<<<<
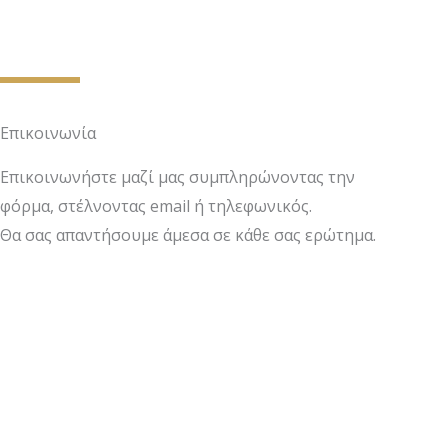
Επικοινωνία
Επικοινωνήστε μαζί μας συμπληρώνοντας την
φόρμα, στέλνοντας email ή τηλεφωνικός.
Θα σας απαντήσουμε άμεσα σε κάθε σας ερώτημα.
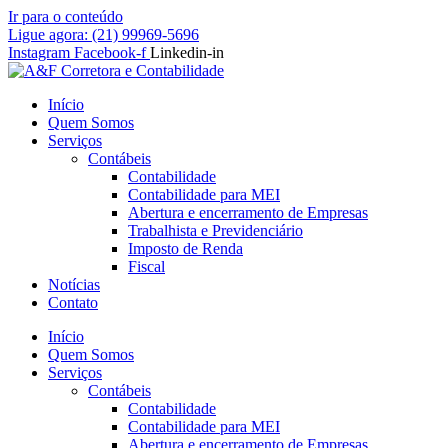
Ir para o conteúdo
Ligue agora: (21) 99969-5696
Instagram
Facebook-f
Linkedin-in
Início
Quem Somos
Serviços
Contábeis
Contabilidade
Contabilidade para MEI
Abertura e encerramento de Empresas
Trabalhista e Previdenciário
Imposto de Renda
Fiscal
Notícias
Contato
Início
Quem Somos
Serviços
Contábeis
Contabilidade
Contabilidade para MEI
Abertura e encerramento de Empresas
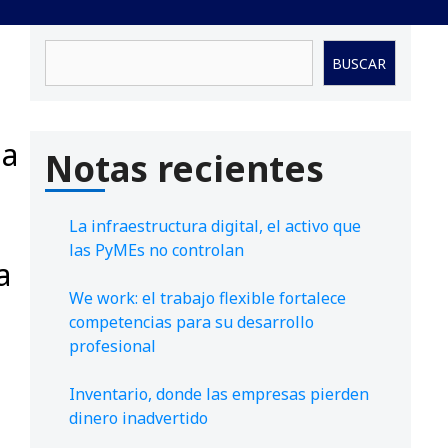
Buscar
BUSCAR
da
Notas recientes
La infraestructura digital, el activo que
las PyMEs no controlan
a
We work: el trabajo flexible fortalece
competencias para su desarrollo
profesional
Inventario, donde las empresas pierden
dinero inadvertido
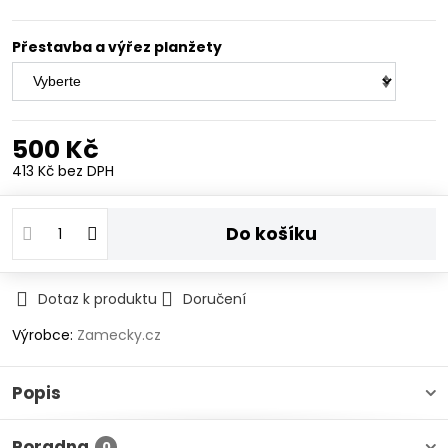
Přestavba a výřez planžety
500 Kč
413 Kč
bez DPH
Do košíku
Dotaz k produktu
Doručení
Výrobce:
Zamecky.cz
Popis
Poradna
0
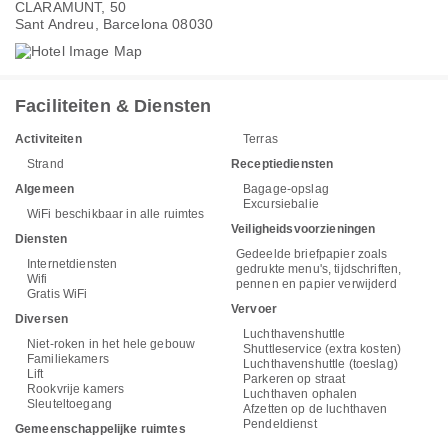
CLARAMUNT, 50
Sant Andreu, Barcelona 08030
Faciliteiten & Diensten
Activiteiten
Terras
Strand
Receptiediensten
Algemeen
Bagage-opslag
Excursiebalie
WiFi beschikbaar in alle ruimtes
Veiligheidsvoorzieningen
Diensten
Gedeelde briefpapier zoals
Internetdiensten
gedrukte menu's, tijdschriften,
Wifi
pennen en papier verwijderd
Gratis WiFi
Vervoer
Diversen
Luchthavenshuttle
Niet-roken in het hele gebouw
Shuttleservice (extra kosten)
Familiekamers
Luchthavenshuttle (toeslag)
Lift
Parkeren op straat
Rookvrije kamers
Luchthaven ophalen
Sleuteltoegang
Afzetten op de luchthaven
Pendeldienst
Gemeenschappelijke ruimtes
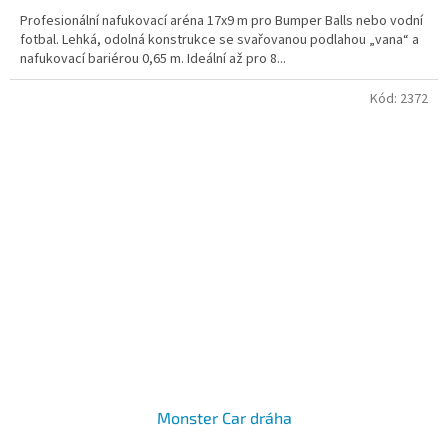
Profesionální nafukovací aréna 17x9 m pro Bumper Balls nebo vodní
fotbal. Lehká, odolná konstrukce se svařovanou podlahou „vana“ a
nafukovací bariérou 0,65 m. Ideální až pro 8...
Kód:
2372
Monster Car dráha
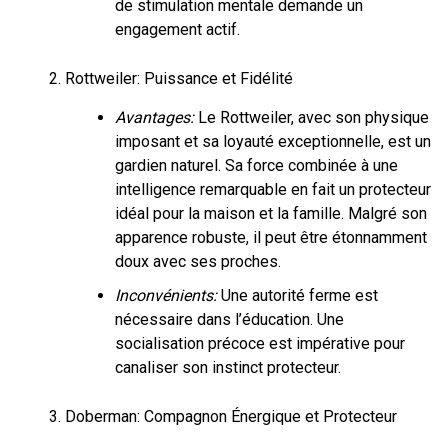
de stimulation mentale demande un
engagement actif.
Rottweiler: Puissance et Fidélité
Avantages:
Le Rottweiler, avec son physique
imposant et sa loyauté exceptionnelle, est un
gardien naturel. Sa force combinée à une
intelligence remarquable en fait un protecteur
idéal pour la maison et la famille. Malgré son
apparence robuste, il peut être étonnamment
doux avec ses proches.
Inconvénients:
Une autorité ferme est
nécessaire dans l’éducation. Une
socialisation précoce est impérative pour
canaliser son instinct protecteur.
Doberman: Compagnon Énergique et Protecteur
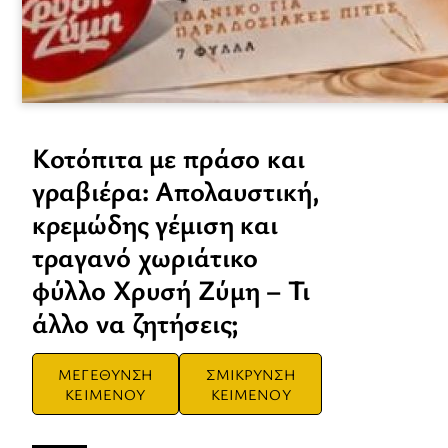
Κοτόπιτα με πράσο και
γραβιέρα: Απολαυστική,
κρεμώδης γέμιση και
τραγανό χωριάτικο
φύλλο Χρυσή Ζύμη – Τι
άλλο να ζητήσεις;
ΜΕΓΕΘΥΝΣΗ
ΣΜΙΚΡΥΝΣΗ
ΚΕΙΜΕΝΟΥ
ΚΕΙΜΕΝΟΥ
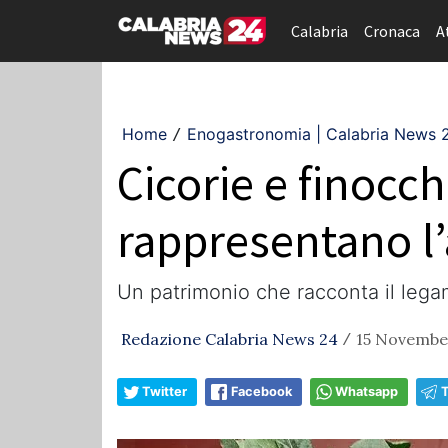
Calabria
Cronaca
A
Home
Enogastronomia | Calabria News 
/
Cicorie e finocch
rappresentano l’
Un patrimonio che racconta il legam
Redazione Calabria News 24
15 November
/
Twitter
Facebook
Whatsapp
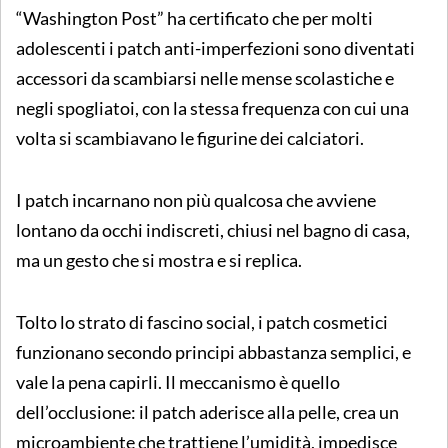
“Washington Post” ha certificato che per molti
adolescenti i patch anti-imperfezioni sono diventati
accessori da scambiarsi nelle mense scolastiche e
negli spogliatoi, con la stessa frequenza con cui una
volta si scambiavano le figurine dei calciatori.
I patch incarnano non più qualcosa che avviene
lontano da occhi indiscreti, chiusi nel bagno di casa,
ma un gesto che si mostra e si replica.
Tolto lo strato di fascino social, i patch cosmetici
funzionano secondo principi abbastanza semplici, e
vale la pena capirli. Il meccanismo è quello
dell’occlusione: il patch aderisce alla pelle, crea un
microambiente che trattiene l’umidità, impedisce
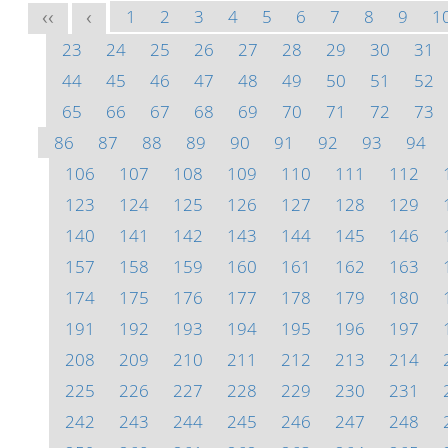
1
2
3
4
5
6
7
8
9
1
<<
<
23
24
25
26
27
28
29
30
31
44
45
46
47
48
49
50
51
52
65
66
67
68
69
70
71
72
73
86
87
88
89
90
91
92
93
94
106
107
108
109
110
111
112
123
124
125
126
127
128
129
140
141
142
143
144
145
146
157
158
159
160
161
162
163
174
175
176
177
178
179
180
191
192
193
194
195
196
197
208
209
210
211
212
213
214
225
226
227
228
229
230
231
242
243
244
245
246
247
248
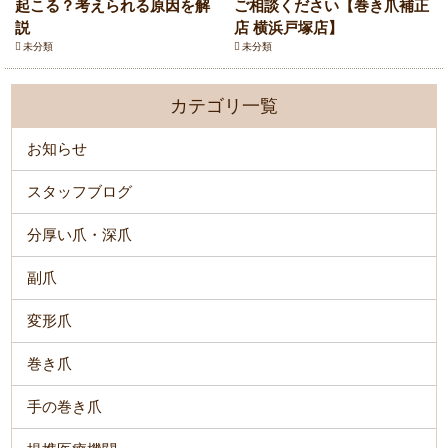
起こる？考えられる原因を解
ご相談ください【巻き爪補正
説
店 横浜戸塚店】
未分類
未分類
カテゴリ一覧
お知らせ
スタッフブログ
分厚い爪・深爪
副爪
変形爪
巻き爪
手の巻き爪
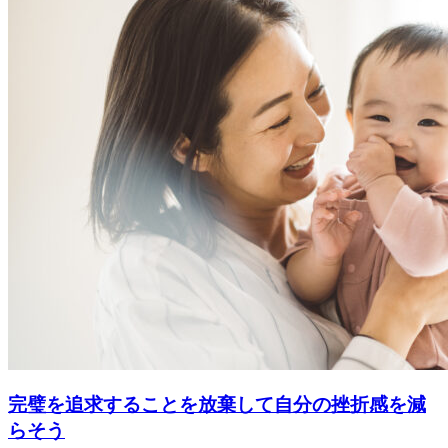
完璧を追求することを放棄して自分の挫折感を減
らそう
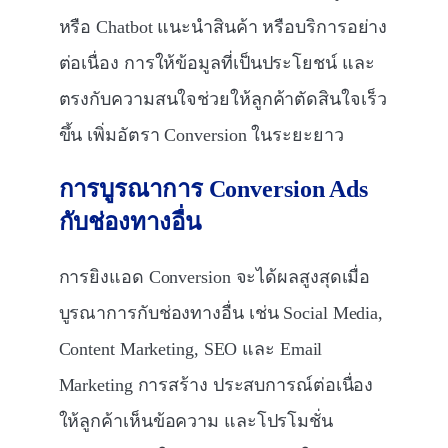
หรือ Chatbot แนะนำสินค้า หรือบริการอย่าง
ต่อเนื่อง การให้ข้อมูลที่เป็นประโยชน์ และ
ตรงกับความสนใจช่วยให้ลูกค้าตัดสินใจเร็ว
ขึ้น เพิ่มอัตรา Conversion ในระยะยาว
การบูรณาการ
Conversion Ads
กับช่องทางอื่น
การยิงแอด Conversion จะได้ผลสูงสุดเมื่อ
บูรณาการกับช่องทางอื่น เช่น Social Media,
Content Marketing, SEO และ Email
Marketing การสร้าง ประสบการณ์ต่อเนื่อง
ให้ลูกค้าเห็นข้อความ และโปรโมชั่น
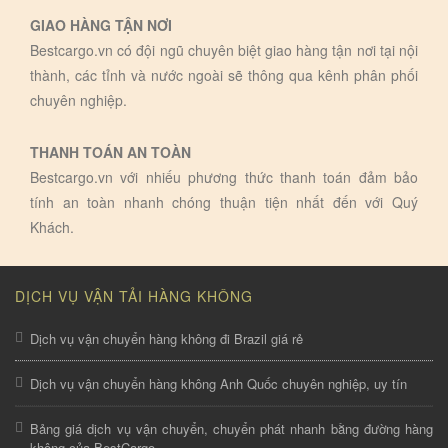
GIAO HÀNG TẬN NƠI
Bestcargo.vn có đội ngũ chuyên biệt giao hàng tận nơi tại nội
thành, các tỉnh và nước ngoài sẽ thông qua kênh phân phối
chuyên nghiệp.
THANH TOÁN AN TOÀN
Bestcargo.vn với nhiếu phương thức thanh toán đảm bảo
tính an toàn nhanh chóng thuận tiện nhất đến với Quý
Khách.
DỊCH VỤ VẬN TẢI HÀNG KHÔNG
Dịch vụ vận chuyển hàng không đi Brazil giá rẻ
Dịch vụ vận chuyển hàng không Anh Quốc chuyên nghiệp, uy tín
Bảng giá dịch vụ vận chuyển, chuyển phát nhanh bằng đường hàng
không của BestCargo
>>>>
▶ **Task objective**
Where the word "Calabria" shows up in a line of the entries above, copy that line.

▶ **Finished task**
Calabria
Enogastronomia | Calabria News 
Redazione Calabria News 24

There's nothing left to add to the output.